UL will be one of 20 universities from around the world competing over the next two years to build an affordable, self-sufficient solar home, organized by the U.S. Department of Energy for its fourth annual Solar Decathlon competition.
The project is uniting teachers and students in UL's School of Architecture and Design, and colleges of Engineering and Business. They'll partner with Begneaud Manufacturing and Louisiana System Built Homes in St. Martinville, which was recently endorsed by the insurance industry as Louisiana's only builder of "fortified" homes that go above basic standards for storm safety and energy efficiency.
Forty schools applied from the U.S., Canada and Germany to the DOE's Solar Decathlon competition, which started in 2002. It complements President Bush's Solar America Initiative, which aims to make solar power cost-competitive with traditional forms of electricity by 2015.
"This project epitomizes the university's mission: serving the public," said Mark Zappi, dean of UL's College of Engineering. This is one of many renewable energy projects that Zappi's college has begun pursuing within the past two years. Work on biodiesel, ethanol and synthetic gas is also under way by engineering students and faculty.
"A new mission for us is to utilize the gifts Mother Nature gave to Louisiana - the sunlight, our ability to grow and work the land ... and turn Louisiana into a leader in all forms of energy, not just petroleum."
UL's team will call its home BeauSoleil, which means "Beautiful Sun" in French. While previous schools have built homes for the Decathlon with a blank checkbook, the UL team will focus on making its home a truly affordable prototype for new housing in Louisiana. The state's median household income in 2005 was $36,729, and assuming that increased to $40,000, the maximum cost that's affordable would be $100,000, according to UL's report.

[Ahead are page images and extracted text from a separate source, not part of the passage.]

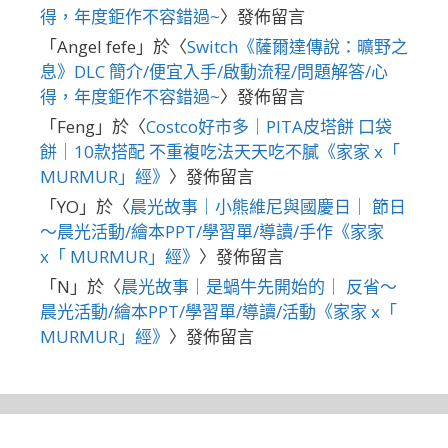
得，年度鉅作不容錯過~
〉發佈留言
「
Angel fefe
」於〈
Switch《薩爾達傳說：曠野之
息》DLC 簡介/便宜入手/啟動流程/問題解答/心
得，年度鉅作不容錯過~
〉發佈留言
「
Feng
」於〈
Costco好市多｜PITA皮塔餅 口袋
餅｜10款搭配 不重複吃法天天吃不膩《家家 x「
MURMUR」經》
〉發佈留言
「
YO
」於〈
晨光故事｜小熊維尼與國慶日｜ 節日
～晨光活動/繪本PPT/學習單/導讀/手作《家家
x「 MURMUR」經》
〉發佈留言
「
N
」於〈
晨光故事｜是蝸牛先開始的｜ 反省～
晨光活動/繪本PPT/學習單/導讀/活動《家家 x「
MURMUR」經》
〉發佈留言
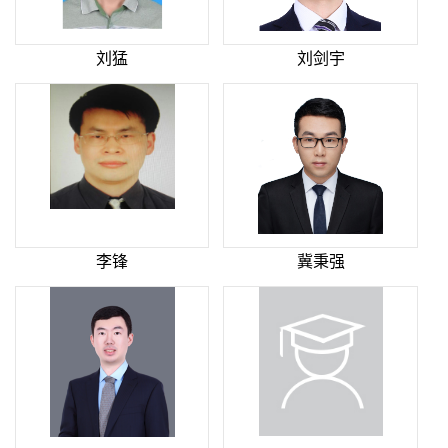
刘猛
刘剑宇
李锋
冀秉强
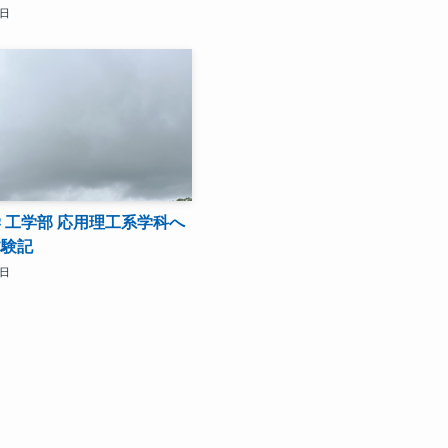
7日
 工学部 応用理工系学科へ
体験記
3日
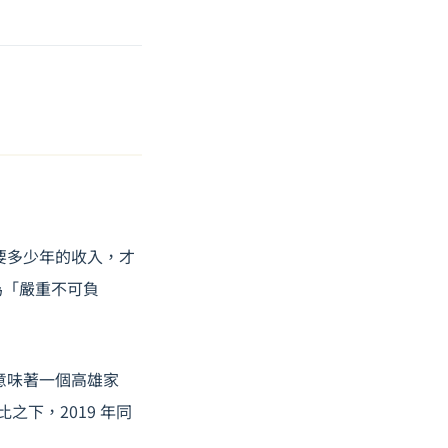
庭需要多少年的收入，才
為「嚴重不可負
意味著一個高雄家
之下，2019 年同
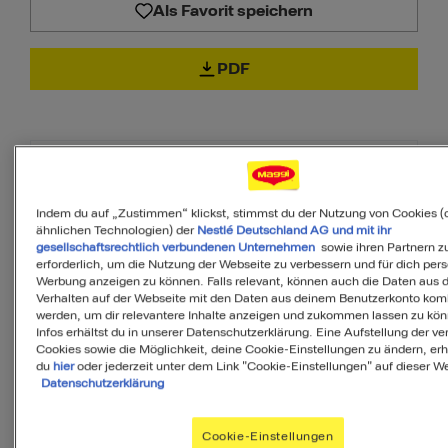
Als Favorit speichern
PDF
Zutaten
Indem du auf „Zustimmen“ klickst, stimmst du der Nutzung von Cookies (
ähnlichen Technologien) der
Nestlé Deutschland AG und mit ihr
gesellschaftsrechtlich verbundenen Unternehmen
sowie ihren Partnern zu
6
Portionen
erforderlich, um die Nutzung der Webseite zu verbessern und für dich pers
Werbung anzeigen zu können. Falls relevant, können auch die Daten aus
Verhalten auf der Webseite mit den Daten aus deinem Benutzerkonto komb
werden, um dir relevantere Inhalte anzeigen und zukommen lassen zu kö
60
g
Pinienkerne
Infos erhältst du in unserer Datenschutzerklärung. Eine Aufstellung der v
Cookies sowie die Möglichkeit, deine Cookie-Einstellungen zu ändern, erh
du
hier
oder jederzeit unter dem Link "Cookie-Einstellungen" auf dieser We
Datenschutzerklärung
2
Basilikum frisch
Bund
Cookie-Einstellungen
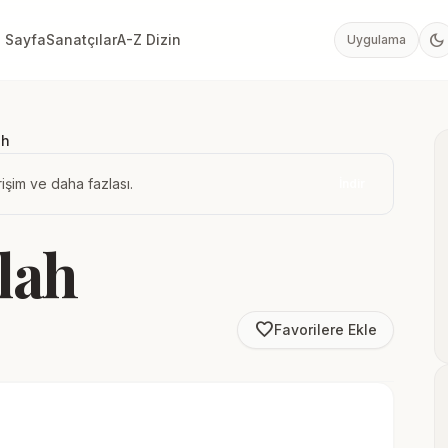
dark_mode
 Sayfa
Sanatçılar
A-Z Dizin
Uygulama
ah
işim ve daha fazlası.
İndir
llah
favorite_border
Favorilere Ekle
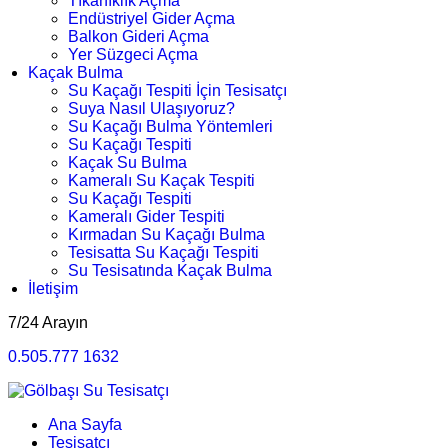
Tıkanıklık Açma
Endüstriyel Gider Açma
Balkon Gideri Açma
Yer Süzgeci Açma
Kaçak Bulma
Su Kaçağı Tespiti İçin Tesisatçı
Suya Nasıl Ulaşıyoruz?
Su Kaçağı Bulma Yöntemleri
Su Kaçağı Tespiti
Kaçak Su Bulma
Kameralı Su Kaçak Tespiti
Su Kaçağı Tespiti
Kameralı Gider Tespiti
Kırmadan Su Kaçağı Bulma
Tesisatta Su Kaçağı Tespiti
Su Tesisatında Kaçak Bulma
İletişim
7/24 Arayın
0.505.777 1632
Ana Sayfa
Tesisatçı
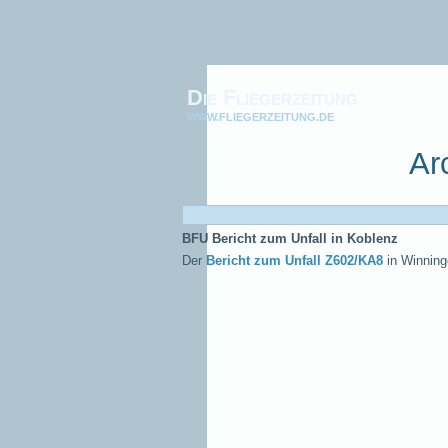
Die Fliegerzeitung
WWW.FLIEGERZEITUNG.DE
Ar
BFU Bericht zum Unfall in Koblenz
Der
Bericht zum Unfall Z602/KA8
in Winning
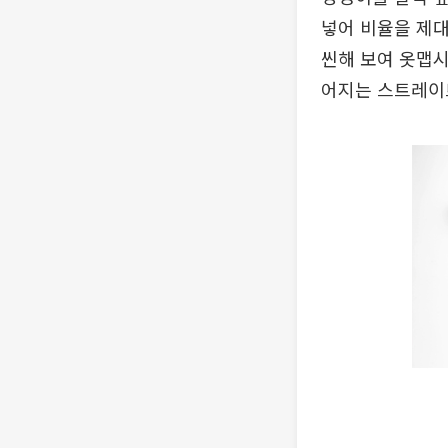
넣어 비율을 제대
씬해 보여 옷맵시
어지는 스트레이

The average Solar Decathlon house size has been 700 square feet, so the average cost would have to be $143 per square foot to be affordable. The team says a prototype goal can be twice that, or $286 per square foot, to achieve market viability.
Students and faculty will spend the next two years designing and building, before the homes are moved to Washington, D.C., in fall 2009 for judging. Set up in a "solar community" in the Washington Mall of monuments, the decathlon judges the architecture, engineering, market viability, communications, comfort, appliances, hot water, lighting, energy balance and transportation. The house must produce enough electricity to run on its own, and enough excess to power an electric car.
The competition also requires teams to cook dinner for neighboring homes. UL Associate Professor W. Geoff Gjertson said his team would "wrap that contest up easily" with a pot of gumbo and a nice Cajun spread.
The 20 schools selected for the competition are Boston Architectural College/Tufts University, Cornell University, Iowa State University of Science and Technology, Missouri University of Science and Technology, The Ohio State University, The Pennsylvania State University, Rice University, Santa Clara University, Technische Universitat Darmstadt (Germany), Universidad de Puerto Rico, Universidad Politecnica de Madrid (Spain), University of Arizona, University of Calgary/SAIT Polytechnic and Mount Royal College (Canada), University of Illinois at Urbana-Champaign, University of Kentucky, University of Louisiana at Lafayette, University of Minnesota, University of Waterloo/Ryserson University/Simon Fraser University (Canada), University of Wisconsin-Milwaukee, Virginia Polytechnic Institute and State University.